== Goal of the exercise ==
Exact reproduction required: print each line of the material below.

== Exercise data ==

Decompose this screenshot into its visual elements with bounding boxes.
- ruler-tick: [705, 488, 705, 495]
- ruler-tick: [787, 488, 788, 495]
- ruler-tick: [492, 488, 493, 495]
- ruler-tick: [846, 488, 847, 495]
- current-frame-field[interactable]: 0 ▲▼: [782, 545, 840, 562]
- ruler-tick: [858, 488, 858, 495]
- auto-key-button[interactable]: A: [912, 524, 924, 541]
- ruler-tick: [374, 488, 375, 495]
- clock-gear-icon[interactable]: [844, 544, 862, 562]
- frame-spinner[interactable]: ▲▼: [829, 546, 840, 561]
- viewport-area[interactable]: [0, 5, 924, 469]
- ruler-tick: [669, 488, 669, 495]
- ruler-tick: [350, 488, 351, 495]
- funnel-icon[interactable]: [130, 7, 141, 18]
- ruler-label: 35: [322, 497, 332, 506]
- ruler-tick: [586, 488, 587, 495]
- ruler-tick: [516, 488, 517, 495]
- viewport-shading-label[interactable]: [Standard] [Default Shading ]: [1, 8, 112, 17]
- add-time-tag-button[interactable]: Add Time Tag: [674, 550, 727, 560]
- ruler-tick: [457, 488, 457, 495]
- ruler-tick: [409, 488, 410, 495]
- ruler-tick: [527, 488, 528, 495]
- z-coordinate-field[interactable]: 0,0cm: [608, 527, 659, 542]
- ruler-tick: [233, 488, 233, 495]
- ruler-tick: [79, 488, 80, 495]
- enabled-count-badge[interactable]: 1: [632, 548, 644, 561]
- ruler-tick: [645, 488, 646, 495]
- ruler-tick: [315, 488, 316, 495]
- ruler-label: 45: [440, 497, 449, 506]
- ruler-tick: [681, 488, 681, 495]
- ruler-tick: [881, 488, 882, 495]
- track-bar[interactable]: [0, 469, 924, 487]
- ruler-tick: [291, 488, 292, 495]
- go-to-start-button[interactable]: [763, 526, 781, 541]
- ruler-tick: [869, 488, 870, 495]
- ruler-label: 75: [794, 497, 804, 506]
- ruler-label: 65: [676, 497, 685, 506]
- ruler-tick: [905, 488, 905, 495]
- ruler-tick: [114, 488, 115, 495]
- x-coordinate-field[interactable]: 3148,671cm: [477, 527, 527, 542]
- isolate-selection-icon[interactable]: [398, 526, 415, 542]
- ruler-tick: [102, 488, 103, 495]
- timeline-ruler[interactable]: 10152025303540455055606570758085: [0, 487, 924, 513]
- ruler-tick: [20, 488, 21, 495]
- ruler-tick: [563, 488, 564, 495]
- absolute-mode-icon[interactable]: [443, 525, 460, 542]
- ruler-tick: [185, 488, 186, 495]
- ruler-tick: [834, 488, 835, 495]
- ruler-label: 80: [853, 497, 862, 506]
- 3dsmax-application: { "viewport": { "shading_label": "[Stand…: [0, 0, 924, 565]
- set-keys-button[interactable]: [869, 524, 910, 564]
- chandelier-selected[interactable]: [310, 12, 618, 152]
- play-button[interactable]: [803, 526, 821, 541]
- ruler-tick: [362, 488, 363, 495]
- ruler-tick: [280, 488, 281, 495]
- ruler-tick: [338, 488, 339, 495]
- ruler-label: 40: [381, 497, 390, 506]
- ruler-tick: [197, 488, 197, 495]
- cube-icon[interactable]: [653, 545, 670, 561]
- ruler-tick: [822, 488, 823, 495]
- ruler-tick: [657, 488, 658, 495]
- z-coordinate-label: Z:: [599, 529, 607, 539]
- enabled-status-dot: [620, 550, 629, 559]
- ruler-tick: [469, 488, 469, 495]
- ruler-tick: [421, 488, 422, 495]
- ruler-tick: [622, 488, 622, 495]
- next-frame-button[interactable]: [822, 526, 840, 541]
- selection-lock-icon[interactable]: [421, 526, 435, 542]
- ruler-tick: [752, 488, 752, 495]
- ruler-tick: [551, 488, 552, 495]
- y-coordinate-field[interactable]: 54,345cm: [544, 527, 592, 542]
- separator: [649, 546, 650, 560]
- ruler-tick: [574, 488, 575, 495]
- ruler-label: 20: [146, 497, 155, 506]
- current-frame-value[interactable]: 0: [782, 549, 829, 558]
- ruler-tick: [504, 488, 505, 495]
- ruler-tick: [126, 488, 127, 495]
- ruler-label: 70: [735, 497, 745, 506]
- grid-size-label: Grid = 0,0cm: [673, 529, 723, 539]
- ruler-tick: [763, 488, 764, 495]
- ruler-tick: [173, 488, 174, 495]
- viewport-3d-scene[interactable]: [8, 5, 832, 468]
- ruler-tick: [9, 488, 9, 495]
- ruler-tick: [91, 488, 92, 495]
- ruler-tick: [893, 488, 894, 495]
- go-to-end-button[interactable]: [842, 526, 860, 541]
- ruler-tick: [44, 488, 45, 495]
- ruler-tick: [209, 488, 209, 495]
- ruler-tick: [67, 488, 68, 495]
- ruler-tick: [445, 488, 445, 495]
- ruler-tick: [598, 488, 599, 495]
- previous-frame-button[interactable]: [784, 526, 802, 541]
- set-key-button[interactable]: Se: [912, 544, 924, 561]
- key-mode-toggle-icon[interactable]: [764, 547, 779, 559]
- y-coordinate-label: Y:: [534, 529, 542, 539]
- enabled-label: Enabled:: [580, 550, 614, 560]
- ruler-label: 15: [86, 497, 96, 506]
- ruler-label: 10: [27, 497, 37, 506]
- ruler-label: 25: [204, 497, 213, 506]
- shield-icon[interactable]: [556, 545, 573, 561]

== Your solution ==
Decompose this screenshot into its visual elements with bounding boxes.
- ruler-tick: [705, 488, 705, 495]
- ruler-tick: [787, 488, 788, 495]
- ruler-tick: [492, 488, 493, 495]
- ruler-tick: [846, 488, 847, 495]
- current-frame-field[interactable]: 0 ▲▼: [782, 545, 840, 562]
- ruler-tick: [858, 488, 858, 495]
- auto-key-button[interactable]: A: [912, 524, 924, 541]
- ruler-tick: [374, 488, 375, 495]
- clock-gear-icon[interactable]: [844, 544, 862, 562]
- frame-spinner[interactable]: ▲▼: [829, 546, 840, 561]
- viewport-area[interactable]: [0, 5, 924, 469]
- ruler-tick: [669, 488, 669, 495]
- ruler-tick: [350, 488, 351, 495]
- funnel-icon[interactable]: [130, 7, 141, 18]
- ruler-label: 35: [322, 497, 332, 506]
- ruler-tick: [586, 488, 587, 495]
- ruler-tick: [516, 488, 517, 495]
- viewport-shading-label[interactable]: [Standard] [Default Shading ]: [1, 8, 112, 17]
- add-time-tag-button[interactable]: Add Time Tag: [674, 550, 727, 560]
- ruler-tick: [457, 488, 457, 495]
- ruler-tick: [409, 488, 410, 495]
- ruler-tick: [527, 488, 528, 495]
- z-coordinate-field[interactable]: 0,0cm: [608, 527, 659, 542]
- ruler-tick: [233, 488, 233, 495]
- ruler-tick: [79, 488, 80, 495]
- enabled-count-badge[interactable]: 1: [632, 548, 644, 561]
- ruler-tick: [645, 488, 646, 495]
- ruler-tick: [315, 488, 316, 495]
- ruler-label: 45: [440, 497, 449, 506]
- ruler-tick: [681, 488, 681, 495]
- ruler-tick: [881, 488, 882, 495]
- track-bar[interactable]: [0, 469, 924, 487]
- ruler-tick: [291, 488, 292, 495]
- go-to-start-button[interactable]: [763, 526, 781, 541]
- ruler-tick: [869, 488, 870, 495]
- ruler-label: 75: [794, 497, 804, 506]
- ruler-label: 65: [676, 497, 685, 506]
- ruler-tick: [905, 488, 905, 495]
- ruler-tick: [114, 488, 115, 495]
- x-coordinate-field[interactable]: 3148,671cm: [477, 527, 527, 542]
- isolate-selection-icon[interactable]: [398, 526, 415, 542]
- ruler-tick: [102, 488, 103, 495]
- timeline-ruler[interactable]: 10152025303540455055606570758085: [0, 487, 924, 513]
- ruler-tick: [20, 488, 21, 495]
- ruler-tick: [563, 488, 564, 495]
- absolute-mode-icon[interactable]: [443, 525, 460, 542]
- ruler-tick: [185, 488, 186, 495]
- ruler-tick: [834, 488, 835, 495]
- ruler-label: 80: [853, 497, 862, 506]
- 3dsmax-application: { "viewport": { "shading_label": "[Stand…: [0, 0, 924, 565]
- set-keys-button[interactable]: [869, 524, 910, 564]
- chandelier-selected[interactable]: [310, 12, 618, 152]
- play-button[interactable]: [803, 526, 821, 541]
- ruler-tick: [362, 488, 363, 495]
- ruler-tick: [280, 488, 281, 495]
- ruler-tick: [338, 488, 339, 495]
- ruler-label: 40: [381, 497, 390, 506]
- ruler-tick: [197, 488, 197, 495]
- cube-icon[interactable]: [653, 545, 670, 561]
- ruler-tick: [822, 488, 823, 495]
- ruler-tick: [657, 488, 658, 495]
- z-coordinate-label: Z:: [599, 529, 607, 539]
- enabled-status-dot: [620, 550, 629, 559]
- ruler-tick: [469, 488, 469, 495]
- ruler-tick: [421, 488, 422, 495]
- ruler-tick: [622, 488, 622, 495]
- next-frame-button[interactable]: [822, 526, 840, 541]
- selection-lock-icon[interactable]: [421, 526, 435, 542]
- ruler-tick: [752, 488, 752, 495]
- ruler-tick: [551, 488, 552, 495]
- y-coordinate-field[interactable]: 54,345cm: [544, 527, 592, 542]
- separator: [649, 546, 650, 560]
- ruler-tick: [574, 488, 575, 495]
- ruler-label: 20: [146, 497, 155, 506]
- current-frame-value[interactable]: 0: [782, 549, 829, 558]
- ruler-tick: [504, 488, 505, 495]
- ruler-tick: [126, 488, 127, 495]
- ruler-label: 70: [735, 497, 745, 506]
- grid-size-label: Grid = 0,0cm: [673, 529, 723, 539]
- ruler-tick: [763, 488, 764, 495]
- ruler-tick: [173, 488, 174, 495]
- viewport-3d-scene[interactable]: [8, 5, 832, 468]
- ruler-tick: [9, 488, 9, 495]
- ruler-tick: [91, 488, 92, 495]
- ruler-tick: [893, 488, 894, 495]
- go-to-end-button[interactable]: [842, 526, 860, 541]
- ruler-tick: [44, 488, 45, 495]
- ruler-tick: [209, 488, 209, 495]
- ruler-tick: [67, 488, 68, 495]
- ruler-tick: [445, 488, 445, 495]
- ruler-tick: [598, 488, 599, 495]
- previous-frame-button[interactable]: [784, 526, 802, 541]
- set-key-button[interactable]: Se: [912, 544, 924, 561]
- key-mode-toggle-icon[interactable]: [764, 547, 779, 559]
- y-coordinate-label: Y:: [534, 529, 542, 539]
- enabled-label: Enabled:: [580, 550, 614, 560]
- ruler-label: 15: [86, 497, 96, 506]
- ruler-label: 10: [27, 497, 37, 506]
- ruler-label: 25: [204, 497, 213, 506]
- shield-icon[interactable]: [556, 545, 573, 561]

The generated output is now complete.